11 Replies Latest reply on Mar 8, 2010 6:42 PM by 796440

    Collision in Java HashMap

    807580
      I am under the expression that if two key-value pairs hash to the same position, both values will be stored at the same hashcode position and no value will be overwritten. However, why is the following code giving me different result? Can anyone explain please

      Thank you

      Xin

      import java.util.HashMap;
      import java.util.Hashtable;


      /**
      *
      * @author xint
      */
      public class Main {

      /**
      * @param args the command line arguments
      */
      public static void main(String[] args) {
      // Test collision in HashMap
      HashMap<String, String> hm = new HashMap<String,String>();

      hm.put("xint", "University of Toronto");
      hm.put("xint", "University of California");

      System.out.println(hm.containsValue("University of Toronto"));

      }

      }
        • 1. Re: Collision in Java HashMap
          796440
          xerox.time wrote:
          I am under the expression that if two key-value pairs hash to the same position, both values will be stored at the same hashcode position and no value will be overwritten. However, why is the following code giving me different result? Can anyone explain please
          Nothing will be overwritten if the keys are not equal.

          Here you have two keys that not only have the same hashCode, but also are equal(). If you had two keys that had the same hashCode but were not equal, then they would hash to the same bucket, but both would be present in the map--neither would overwrite the other.

          In the future, when posting code, use code tags so it will be readable. Copy/paste from your original source in your editor, highlight the code, and click the CODE button.
          • 2. Re: Collision in Java HashMap
            807580
            xerox.time wrote:
            I am under the expression that if two key-value pairs hash to the same position, both values will be stored at the same hashcode position and no value will be overwritten.
            Well, define "position". Two unequals objects with the same hashcode can both be used as keys in a hash table.

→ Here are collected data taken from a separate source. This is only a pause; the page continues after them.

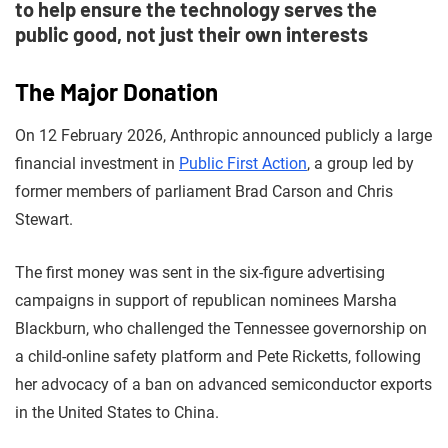
to help ensure the technology serves the
public good, not just their own interests
The Major Donation
On 12 February 2026, Anthropic announced publicly a large
financial investment in
Public First Action
, a group led by
former members of parliament Brad Carson and Chris
Stewart.
The first money was sent in the six-figure advertising
campaigns in support of republican nominees Marsha
Blackburn, who challenged the Tennessee governorship on
a child-online safety platform and Pete Ricketts, following
her advocacy of a ban on advanced semiconductor exports
in the United States to China.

Two equal objects are considered equal (imagine that) so only one value can be associated with that key.

            So if by "position" you mean "hashcode", what you say is true, but irrelevant. If by "position" you mean "logical position defined by the key", then your expectation is wrong.

            By the way:
            I am under the expression
            I think you mean "under the impression".
            • 3. Re: Collision in Java HashMap
              807580
              xerox.time wrote:
              Can anyone explain please
              What determines whether an entry is already present in a HashMap is the equals method alone.

              The hashCode method is used by the HashMap as an aid to efficiently store entries internally.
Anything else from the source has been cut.